── ENTRIES PROVIDED ──
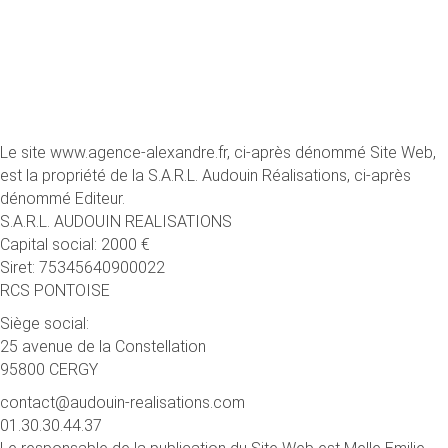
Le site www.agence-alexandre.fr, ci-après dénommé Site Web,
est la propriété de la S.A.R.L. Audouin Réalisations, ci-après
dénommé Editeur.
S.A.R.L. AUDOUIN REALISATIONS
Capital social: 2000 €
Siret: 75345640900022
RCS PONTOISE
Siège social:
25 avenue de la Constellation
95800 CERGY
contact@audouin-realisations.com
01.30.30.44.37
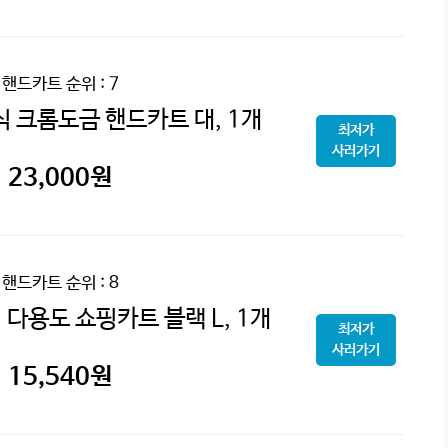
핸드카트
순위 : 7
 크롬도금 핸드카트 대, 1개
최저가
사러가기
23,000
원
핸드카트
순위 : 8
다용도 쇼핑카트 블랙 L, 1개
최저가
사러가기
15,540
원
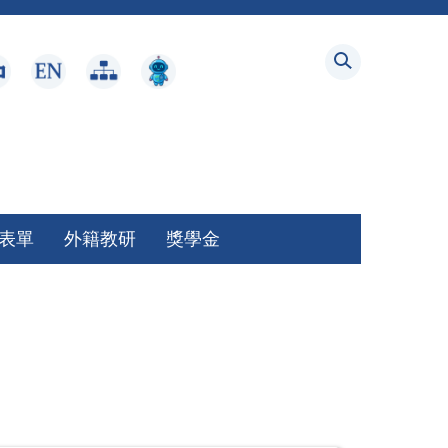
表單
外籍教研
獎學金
───
── ENTRIES PROVIDED ──
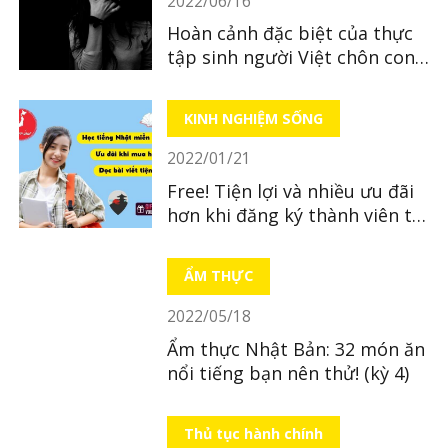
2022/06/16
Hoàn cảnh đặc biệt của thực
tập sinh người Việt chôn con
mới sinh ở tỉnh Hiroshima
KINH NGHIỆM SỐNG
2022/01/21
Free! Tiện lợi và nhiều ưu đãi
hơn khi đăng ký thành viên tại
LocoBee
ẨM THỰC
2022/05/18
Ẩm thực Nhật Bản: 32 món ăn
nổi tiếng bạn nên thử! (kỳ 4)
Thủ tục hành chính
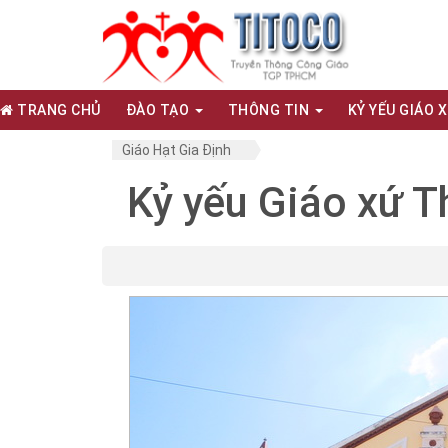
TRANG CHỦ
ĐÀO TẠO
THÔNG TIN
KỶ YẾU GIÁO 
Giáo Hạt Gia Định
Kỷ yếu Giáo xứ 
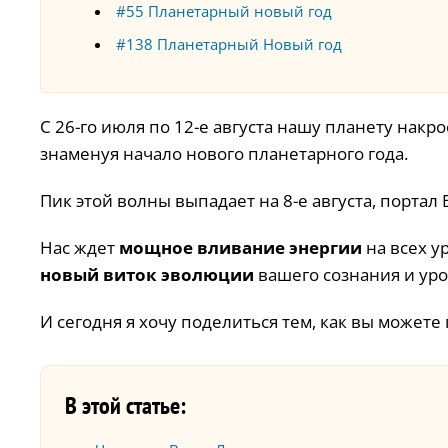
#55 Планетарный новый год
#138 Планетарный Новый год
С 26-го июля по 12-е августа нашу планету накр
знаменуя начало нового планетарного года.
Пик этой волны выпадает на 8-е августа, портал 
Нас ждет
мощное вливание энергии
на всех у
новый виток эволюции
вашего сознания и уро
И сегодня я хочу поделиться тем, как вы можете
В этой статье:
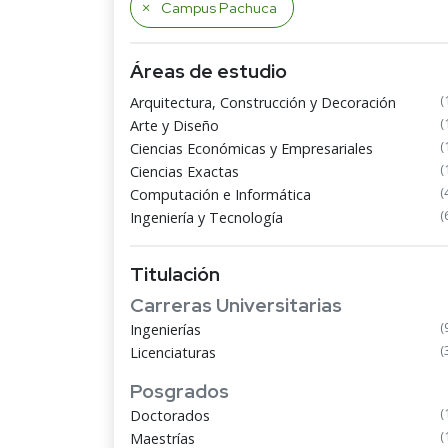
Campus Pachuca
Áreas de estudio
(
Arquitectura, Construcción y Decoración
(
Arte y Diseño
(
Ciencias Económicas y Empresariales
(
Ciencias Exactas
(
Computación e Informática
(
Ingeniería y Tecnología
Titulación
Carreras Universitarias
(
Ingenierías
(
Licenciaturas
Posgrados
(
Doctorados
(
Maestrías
───
── ENTRIES PROVIDED ──
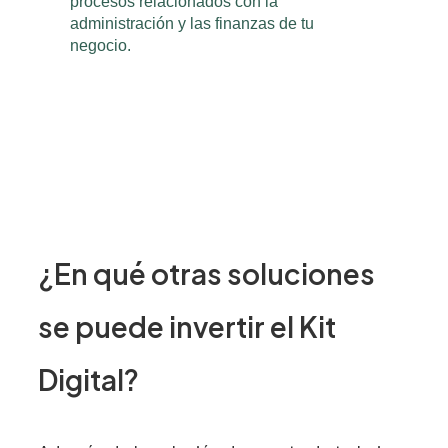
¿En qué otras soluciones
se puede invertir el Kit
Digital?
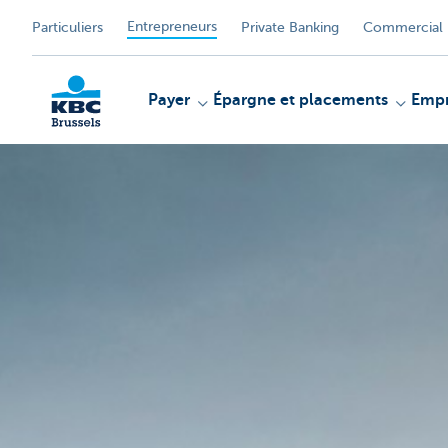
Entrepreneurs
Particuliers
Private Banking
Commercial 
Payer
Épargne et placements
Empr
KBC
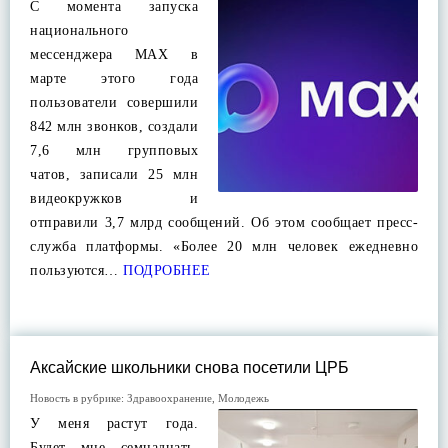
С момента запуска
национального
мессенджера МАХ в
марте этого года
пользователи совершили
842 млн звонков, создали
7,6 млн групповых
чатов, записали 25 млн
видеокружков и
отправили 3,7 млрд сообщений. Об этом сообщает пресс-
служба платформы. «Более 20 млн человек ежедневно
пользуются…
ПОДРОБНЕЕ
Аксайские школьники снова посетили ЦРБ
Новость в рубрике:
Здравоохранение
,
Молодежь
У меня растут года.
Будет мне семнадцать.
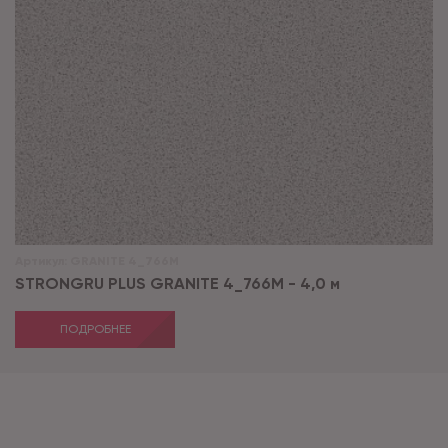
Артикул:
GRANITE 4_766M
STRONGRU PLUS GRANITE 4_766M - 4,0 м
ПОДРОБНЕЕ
───
WHAT NEEDS TO BE DONE —
What is the number of lines above that contain the word "Ciencias"? Answer with that number only.

EXPECTED OUTPUT —
2